O segundo é o abuso do
poder político, o chamado “uso da máquina” em benefício de quem já está
investido de autoridade pública, e tem a seu dispor toda a estrutura do Estado
na sua esfera de influência para que possa beneficiá-lo na disputa.
E o terceiro é
conhecido como abuso nos meios de comunicação, também velho conhecido do
cenário eleitoral. Quantas disputas foram desequilibradas em nossa história
recente através da construção ou desconstrução da imagem pública de
candidatos.
Mas,
e o “abuso do poder religioso”?
Este não consta do Código Eleitoral
Brasileiro. A laicidade brasileira sempre respeitou a religião como grande
parceira e colaboradora do Estado na promoção do bem comum – como temos
repisado aqui na coluna. O zeitgeist atual, porém, tem na
religião uma “ameaça” à estabilidade das instituições (ou da manutenção de
certa ordem de subserviência ao status quo) e tem-se avolumado um
olhar de desconfiança ou de reprovação quanto à dimensão pública da fé
religiosa. Aquela que vai acabar mostrando que a religião é, sim, uma parte
indissociável da própria cidadania para que seja exercida em sua plenitude. E,
lembremos, a cidadania é um dos fundamentos da República (art. 1º, II, da
CFRB/88).
O Código Eleitoral não permite que
candidatos recebam doações, sejam em espécie ou em bens e serviços estimáveis,
por parte de organizações religiosas, e também colocam o próprio templo como um
espaço chamado “de uso comum do povo”, ou seja, por causa do potencial de
aglomeração (saudade desse tempo, antes da pandemia), não é permitida a
campanha eleitoral no espaço físico do templo.
Porém atingir a liderança
eclesiástica por exercer sua vocação de formação política do povo sob seus
cuidados espirituais é, sim, uma restrição à plena dimensão do art. 5º, VI da
constituição. Pois, para além da consciência e crença na dimensão privada, o
Brasil celebra a liberdade para se portar na arena pública de acordo com os
ditames de sua fé. E isto também se refere à escolha daqueles que os
representam na promoção do bem comum através do Estado. Escolher
um candidato político pode muito bem ser, sim, um ato de fé!

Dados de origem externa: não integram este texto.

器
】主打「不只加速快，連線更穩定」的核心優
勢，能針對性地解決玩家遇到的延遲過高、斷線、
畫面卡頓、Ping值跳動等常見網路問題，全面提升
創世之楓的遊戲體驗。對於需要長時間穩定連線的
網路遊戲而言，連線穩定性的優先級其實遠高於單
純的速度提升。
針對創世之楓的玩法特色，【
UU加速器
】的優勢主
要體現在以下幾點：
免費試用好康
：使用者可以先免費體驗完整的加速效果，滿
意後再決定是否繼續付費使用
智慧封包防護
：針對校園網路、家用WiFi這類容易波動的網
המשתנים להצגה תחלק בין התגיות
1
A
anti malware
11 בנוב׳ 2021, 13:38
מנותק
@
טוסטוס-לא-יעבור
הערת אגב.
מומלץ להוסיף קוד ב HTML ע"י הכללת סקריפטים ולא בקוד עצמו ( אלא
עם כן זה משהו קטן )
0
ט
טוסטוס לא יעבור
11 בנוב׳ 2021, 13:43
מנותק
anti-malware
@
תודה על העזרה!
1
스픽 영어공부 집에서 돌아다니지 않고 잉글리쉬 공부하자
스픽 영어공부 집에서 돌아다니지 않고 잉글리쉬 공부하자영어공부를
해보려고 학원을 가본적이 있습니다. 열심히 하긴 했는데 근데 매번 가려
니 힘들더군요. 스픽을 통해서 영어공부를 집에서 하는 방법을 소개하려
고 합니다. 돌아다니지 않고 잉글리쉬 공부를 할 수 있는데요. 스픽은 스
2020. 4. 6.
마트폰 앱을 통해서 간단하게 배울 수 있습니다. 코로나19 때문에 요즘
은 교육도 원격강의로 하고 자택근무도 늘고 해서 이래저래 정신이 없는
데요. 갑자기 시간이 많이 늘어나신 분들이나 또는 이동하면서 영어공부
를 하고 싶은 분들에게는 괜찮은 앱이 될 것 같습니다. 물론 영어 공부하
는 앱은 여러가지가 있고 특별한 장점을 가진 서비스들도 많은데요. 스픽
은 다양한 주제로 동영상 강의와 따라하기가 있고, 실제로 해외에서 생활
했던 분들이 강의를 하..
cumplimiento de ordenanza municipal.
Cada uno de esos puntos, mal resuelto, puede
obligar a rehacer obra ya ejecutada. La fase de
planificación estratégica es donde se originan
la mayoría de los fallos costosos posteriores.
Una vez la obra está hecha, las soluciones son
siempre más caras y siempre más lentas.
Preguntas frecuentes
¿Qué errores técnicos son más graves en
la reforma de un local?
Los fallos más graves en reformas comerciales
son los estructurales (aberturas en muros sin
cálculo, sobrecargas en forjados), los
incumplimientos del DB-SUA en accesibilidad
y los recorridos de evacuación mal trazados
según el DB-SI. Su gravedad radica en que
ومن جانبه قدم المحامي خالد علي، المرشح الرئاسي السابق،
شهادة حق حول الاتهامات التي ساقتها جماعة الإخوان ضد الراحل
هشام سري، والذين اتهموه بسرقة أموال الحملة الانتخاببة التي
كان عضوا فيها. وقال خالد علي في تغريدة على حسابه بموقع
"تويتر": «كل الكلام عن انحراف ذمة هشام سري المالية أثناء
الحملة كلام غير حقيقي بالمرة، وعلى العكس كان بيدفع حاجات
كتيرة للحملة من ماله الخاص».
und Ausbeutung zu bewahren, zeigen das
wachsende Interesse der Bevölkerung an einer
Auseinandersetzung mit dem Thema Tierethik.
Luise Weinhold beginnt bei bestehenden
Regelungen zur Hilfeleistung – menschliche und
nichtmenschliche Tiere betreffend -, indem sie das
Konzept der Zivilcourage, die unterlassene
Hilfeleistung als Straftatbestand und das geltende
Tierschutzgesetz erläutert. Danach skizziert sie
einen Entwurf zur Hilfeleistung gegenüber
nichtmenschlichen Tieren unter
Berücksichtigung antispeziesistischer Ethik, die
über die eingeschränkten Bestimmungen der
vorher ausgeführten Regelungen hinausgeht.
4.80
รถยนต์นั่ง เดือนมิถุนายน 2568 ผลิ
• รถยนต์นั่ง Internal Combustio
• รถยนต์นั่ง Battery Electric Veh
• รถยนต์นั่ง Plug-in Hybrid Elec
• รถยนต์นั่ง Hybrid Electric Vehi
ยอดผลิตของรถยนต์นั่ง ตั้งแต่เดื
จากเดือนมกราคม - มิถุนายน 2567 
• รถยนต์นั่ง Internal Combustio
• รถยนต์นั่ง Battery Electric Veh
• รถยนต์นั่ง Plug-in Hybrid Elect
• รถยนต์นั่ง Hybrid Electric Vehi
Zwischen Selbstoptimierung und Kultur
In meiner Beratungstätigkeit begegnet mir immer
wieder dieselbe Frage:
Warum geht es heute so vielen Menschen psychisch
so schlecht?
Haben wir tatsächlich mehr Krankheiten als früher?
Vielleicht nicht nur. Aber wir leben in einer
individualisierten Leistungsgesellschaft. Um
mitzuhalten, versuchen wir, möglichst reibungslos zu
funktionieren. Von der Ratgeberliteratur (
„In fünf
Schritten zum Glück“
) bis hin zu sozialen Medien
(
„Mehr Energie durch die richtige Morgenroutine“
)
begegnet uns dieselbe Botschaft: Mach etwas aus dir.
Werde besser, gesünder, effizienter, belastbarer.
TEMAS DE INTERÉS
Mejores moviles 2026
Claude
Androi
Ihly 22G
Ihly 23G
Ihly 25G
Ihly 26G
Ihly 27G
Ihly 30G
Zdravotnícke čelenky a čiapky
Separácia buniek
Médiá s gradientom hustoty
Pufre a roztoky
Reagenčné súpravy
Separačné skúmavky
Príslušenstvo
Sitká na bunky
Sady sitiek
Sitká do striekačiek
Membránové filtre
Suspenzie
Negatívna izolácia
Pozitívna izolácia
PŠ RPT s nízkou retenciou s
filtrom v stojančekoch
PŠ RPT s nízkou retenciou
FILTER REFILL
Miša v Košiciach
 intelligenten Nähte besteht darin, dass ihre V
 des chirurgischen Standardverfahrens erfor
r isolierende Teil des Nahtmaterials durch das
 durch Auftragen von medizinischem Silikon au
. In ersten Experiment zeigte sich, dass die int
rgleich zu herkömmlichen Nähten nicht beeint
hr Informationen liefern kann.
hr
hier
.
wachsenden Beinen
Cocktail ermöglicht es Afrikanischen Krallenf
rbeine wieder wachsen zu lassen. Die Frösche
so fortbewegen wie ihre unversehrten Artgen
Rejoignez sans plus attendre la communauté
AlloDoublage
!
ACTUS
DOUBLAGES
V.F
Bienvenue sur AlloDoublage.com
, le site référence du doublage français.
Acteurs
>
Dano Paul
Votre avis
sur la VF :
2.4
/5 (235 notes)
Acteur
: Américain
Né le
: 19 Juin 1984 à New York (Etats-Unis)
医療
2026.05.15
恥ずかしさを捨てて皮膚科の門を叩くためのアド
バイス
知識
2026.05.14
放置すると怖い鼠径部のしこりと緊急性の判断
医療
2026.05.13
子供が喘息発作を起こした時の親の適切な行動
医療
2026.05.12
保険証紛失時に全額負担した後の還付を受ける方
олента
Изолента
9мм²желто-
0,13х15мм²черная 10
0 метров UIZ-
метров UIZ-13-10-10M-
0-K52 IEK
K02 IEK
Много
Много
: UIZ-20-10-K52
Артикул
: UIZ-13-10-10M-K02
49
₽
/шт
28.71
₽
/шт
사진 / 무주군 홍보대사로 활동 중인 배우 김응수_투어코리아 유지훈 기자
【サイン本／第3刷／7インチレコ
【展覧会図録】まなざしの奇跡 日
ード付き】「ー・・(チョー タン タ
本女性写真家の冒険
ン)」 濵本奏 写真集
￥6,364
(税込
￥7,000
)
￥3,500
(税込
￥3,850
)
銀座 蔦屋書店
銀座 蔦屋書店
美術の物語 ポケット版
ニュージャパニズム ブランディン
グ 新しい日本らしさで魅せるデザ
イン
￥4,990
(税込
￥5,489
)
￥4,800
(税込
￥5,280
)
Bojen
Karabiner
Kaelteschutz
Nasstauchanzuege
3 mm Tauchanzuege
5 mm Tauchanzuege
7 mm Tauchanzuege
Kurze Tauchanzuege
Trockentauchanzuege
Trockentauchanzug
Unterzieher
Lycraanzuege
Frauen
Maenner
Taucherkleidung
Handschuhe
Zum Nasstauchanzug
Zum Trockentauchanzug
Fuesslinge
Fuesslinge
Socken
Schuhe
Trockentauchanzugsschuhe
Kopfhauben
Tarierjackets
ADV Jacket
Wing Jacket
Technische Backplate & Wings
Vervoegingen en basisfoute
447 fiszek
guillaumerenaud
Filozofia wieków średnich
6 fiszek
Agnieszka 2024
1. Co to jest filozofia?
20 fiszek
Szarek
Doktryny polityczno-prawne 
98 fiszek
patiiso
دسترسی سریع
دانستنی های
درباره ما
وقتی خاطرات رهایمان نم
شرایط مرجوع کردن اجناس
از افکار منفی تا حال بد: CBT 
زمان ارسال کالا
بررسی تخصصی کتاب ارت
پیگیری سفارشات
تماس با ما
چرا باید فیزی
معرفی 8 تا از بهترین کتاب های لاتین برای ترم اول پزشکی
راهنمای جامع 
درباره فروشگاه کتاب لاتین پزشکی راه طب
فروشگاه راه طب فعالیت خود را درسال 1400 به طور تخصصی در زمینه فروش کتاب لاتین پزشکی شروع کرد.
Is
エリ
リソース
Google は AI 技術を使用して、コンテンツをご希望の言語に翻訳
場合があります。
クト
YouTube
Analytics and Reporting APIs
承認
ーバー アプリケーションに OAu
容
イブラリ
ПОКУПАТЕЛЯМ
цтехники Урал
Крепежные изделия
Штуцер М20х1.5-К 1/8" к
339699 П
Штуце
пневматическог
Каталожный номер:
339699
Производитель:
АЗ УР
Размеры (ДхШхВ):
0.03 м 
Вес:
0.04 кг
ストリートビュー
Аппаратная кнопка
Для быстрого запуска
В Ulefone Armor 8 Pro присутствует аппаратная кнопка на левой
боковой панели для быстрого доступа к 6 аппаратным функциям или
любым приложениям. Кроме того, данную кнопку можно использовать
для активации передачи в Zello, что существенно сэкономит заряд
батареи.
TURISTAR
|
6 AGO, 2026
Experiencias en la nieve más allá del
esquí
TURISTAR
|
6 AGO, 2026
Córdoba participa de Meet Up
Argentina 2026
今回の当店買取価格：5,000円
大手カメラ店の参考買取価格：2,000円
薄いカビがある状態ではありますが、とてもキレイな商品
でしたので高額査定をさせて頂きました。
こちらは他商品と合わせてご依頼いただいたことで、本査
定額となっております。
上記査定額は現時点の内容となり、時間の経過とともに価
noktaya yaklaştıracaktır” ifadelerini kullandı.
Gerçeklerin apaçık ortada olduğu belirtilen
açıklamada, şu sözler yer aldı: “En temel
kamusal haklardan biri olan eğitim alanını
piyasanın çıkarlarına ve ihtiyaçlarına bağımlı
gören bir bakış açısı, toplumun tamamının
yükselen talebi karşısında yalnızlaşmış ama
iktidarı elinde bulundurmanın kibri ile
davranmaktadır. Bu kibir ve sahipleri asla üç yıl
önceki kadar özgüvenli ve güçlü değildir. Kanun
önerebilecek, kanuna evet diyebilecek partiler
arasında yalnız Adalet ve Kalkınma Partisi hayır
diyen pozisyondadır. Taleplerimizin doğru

Assim sendo, ao entender que
dificilmente o Congresso Nacional irá sancionar lei no sentido de restringir esta
amplitude – lei essa que seria inconstitucional no
seu nascedouro, posto que viola disposição pétrea da Constituição – essa
formação atual do Supremo Tribunal Federal parece querer arrogar-se mesmo a
pretensão de ser um “supremo poder”. [está mais para PODER
ABSOLUTO.] Quando vemos situações horripilantes como os
inquéritos instaurados pelo mesmo órgão que depois vai julgar o feito, mandando
prender opositores, ou seja, o “direito penal da vítima” em ação, e uma
proliferação de decisões que legislam positivamente – criam comandos legais que
não existiam, podemos saber que uma “sugestão” tem poder de muito mais do que a
palavra expressa.
Foi justamente este o fim do voto
do ministro Fachin no recurso acima mencionado. Eis as palavras: “Em face
desses argumentos, venho propor ao Tribunal que, a partir das Eleições deste
ano de 2020, seja assentada a viabilidade do exame jurídico do abuso de poder
de autoridade religiosa no âmbito das ações de investigação judicial
eleitoral”.
A
proposição é, em outras palavras: “não existe LEI para
resolver isso. Mas, como nós SOMOS a lei, proponho
que comecemos a verificar tal situação para as eleições deste ano”.
Mais que uma lástima, soou como uma ameaça, um verdadeiro perigo. Espero,
sinceramente (talvez um sonho inatingível, mesmo pueril), que
um dia alguém se levante naquela bancada, algum ministro ou ministra,
imbuído de verdadeiro espírito público, levante sua voz contra a ameaça do“abuso do Poder Judiciário”.